ELO Ranking: Purely for bragging rights as far as I can tell, ELO rankings have been included to compile your rating as a player. Simply put, beating a higher level opponent increases your rating points and losing to a lesser level player lowers your rating points. Of course there is more of a mathematical formula used to calculate these numbers but if you have never heard of an ELO rating (popular in chess and much like a handicap in golf) that is what it is in a nutshell.

Also included in the stats of your play are win loss records, not only of total games played but against particular opponents. Your arch nemesis is calculated based on who you have lost to the most and much more!

Solitaire Mode: Ok so I was ahead of my time I guess when I began to play solitaire games when I couldn’t find an opponent. Well, this isn’t exactly the game play that is featured but a great solitaire mode is indeed included. There are several cities that each represent a tile set. The goal is to complete a board with as few tiles as possible. Starting with 1,000 points, points are added or subtracted depending on the roads, structures, etc that you complete per move. Using the city name, you can then challenge your friends to top your score. A unique twist on the solitaire concept.

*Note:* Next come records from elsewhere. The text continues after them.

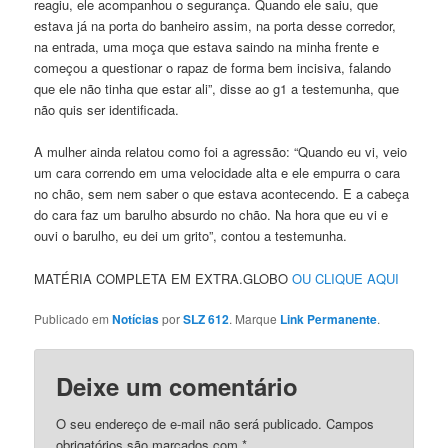
reagiu, ele acompanhou o segurança. Quando ele saiu, que
estava já na porta do banheiro assim, na porta desse corredor,
na entrada, uma moça que estava saindo na minha frente e
começou a questionar o rapaz de forma bem incisiva, falando
que ele não tinha que estar ali”, disse ao g1 a testemunha, que
não quis ser identificada.
A mulher ainda relatou como foi a agressão: “Quando eu vi, veio
um cara correndo em uma velocidade alta e ele empurra o cara
no chão, sem nem saber o que estava acontecendo. E a cabeça
do cara faz um barulho absurdo no chão. Na hora que eu vi e
ouvi o barulho, eu dei um grito”, contou a testemunha.
MATÉRIA COMPLETA EM EXTRA.GLOBO
OU CLIQUE AQUI
Publicado em
Notícias
por
SLZ 612
. Marque
Link Permanente
.
Deixe um comentário
O seu endereço de e-mail não será publicado.
Campos
obrigatórios são marcados com
*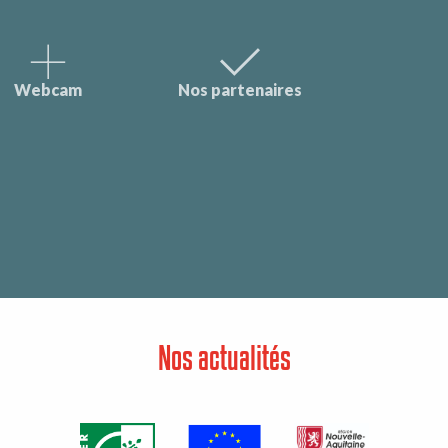
Webcam
Nos partenaires
Nos actualités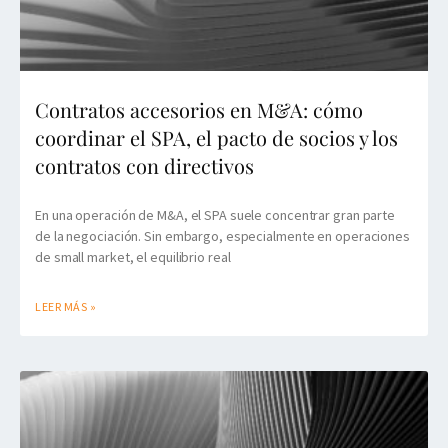
Contratos accesorios en M&A: cómo
coordinar el SPA, el pacto de socios y los
contratos con directivos
En una operación de M&A, el SPA suele concentrar gran parte
de la negociación. Sin embargo, especialmente en operaciones
de small market, el equilibrio real
LEER MÁS »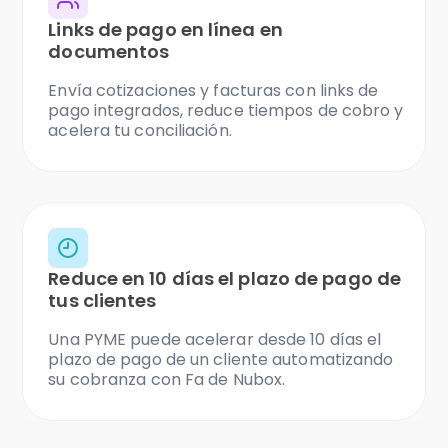
Links de pago en línea en
documentos
Envía cotizaciones y facturas con links de
pago integrados, reduce tiempos de cobro y
acelera tu conciliación.
Reduce en 10 días el plazo de pago de
tus clientes
Una PYME puede acelerar desde 10 días el
plazo de pago de un cliente automatizando
su cobranza con Fa de Nubox.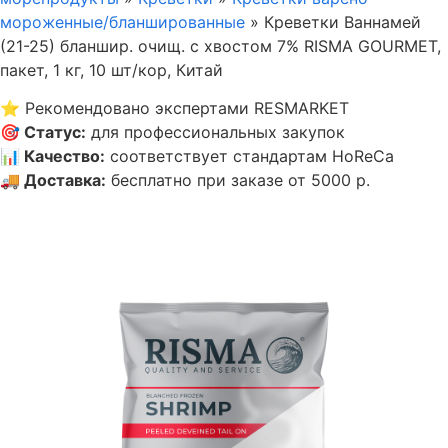
мороженные/бланшированные
»
Креветки Ваннамей
(21-25) бланшир. очищ. с хвостом 7% RISMA GOURMET,
пакет, 1 кг, 10 шт/кор, Китай
⭐
Рекомендовано экспертами RESMARKET
🎯
Статус
:
для профессиональных закупок
📊
Качество
:
соответствует стандартам HoReCa
🚚
Доставка
:
бесплатно при заказе от 5000 р.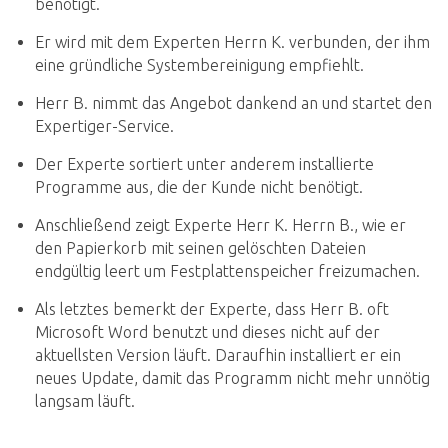
benötigt.
Er wird mit dem Experten Herrn K. verbunden, der ihm
eine gründliche Systembereinigung empfiehlt.
Herr B. nimmt das Angebot dankend an und startet den
Expertiger-Service.
Der Experte sortiert unter anderem installierte
Programme aus, die der Kunde nicht benötigt.
Anschließend zeigt Experte Herr K. Herrn B., wie er
den Papierkorb mit seinen gelöschten Dateien
endgültig leert um Festplattenspeicher freizumachen.
Als letztes bemerkt der Experte, dass Herr B. oft
Microsoft Word benutzt und dieses nicht auf der
aktuellsten Version läuft. Daraufhin installiert er ein
neues Update, damit das Programm nicht mehr unnötig
langsam läuft.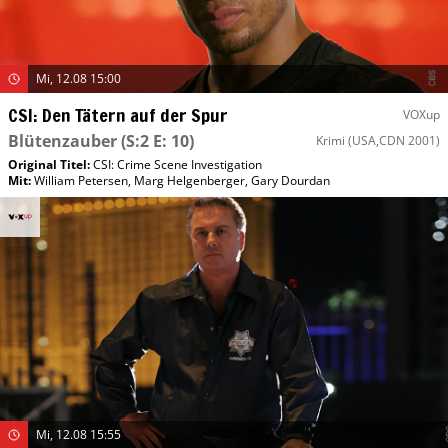
Mi, 12.08 15:00
CSI: Den Tätern auf der Spur
VOXup
Blütenzauber
(S:2 E: 10)
Krimi
(USA,CDN 2001)
Original Titel:
CSI: Crime Scene Investigation
Mit
:
William Petersen
,
Marg Helgenberger
,
Gary Dourdan
Mi, 12.08 15:55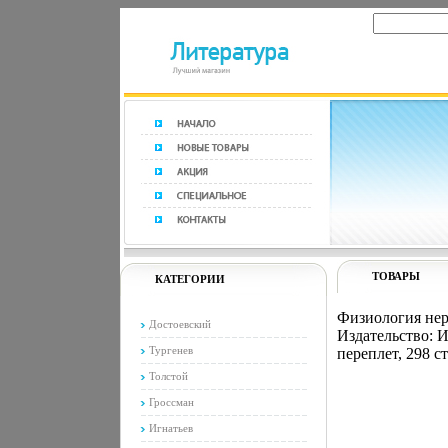
ТОВАРЫ
КАТЕГОРИИ
Физиология нер
Достоевский
Издательство: 
Тургенев
переплет, 298 с
Толстой
Гроссман
Игнатьев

Carcassonne by TheCodingMonkeys & Hans im Glück Verlag arrived on the App Store at a time when board games are gaining in popularity due to their playability on the iPad. iPod Touch users benefit from this as a myriad of board games are now available for them as well. With no tiles to lose, no Meeples to misplace and certainly no confusing territories to add up for your final score because the game does it for you, Carcassone for both the iPod Touch and the iPad is a board game done right. New and seasoned players will enjoy the easy rules and the strategic game play. As players quickly discover, no two games will ever be alike.

A universal iPad update has been promised and In-App DLC will be forthcoming. This DLC presumably will be for some of the 20 or so expansion packs available for the board game. Carcassonne is a game everyone will come to love with its easy to learn, a lifetime to master complexity.

Carcassonne by TheCodingMonkeys & Hans im Glück Verlag is available for an introductory price of $4.99. It was reviewed on a 2g iPod Touch running 3.1.3 OS.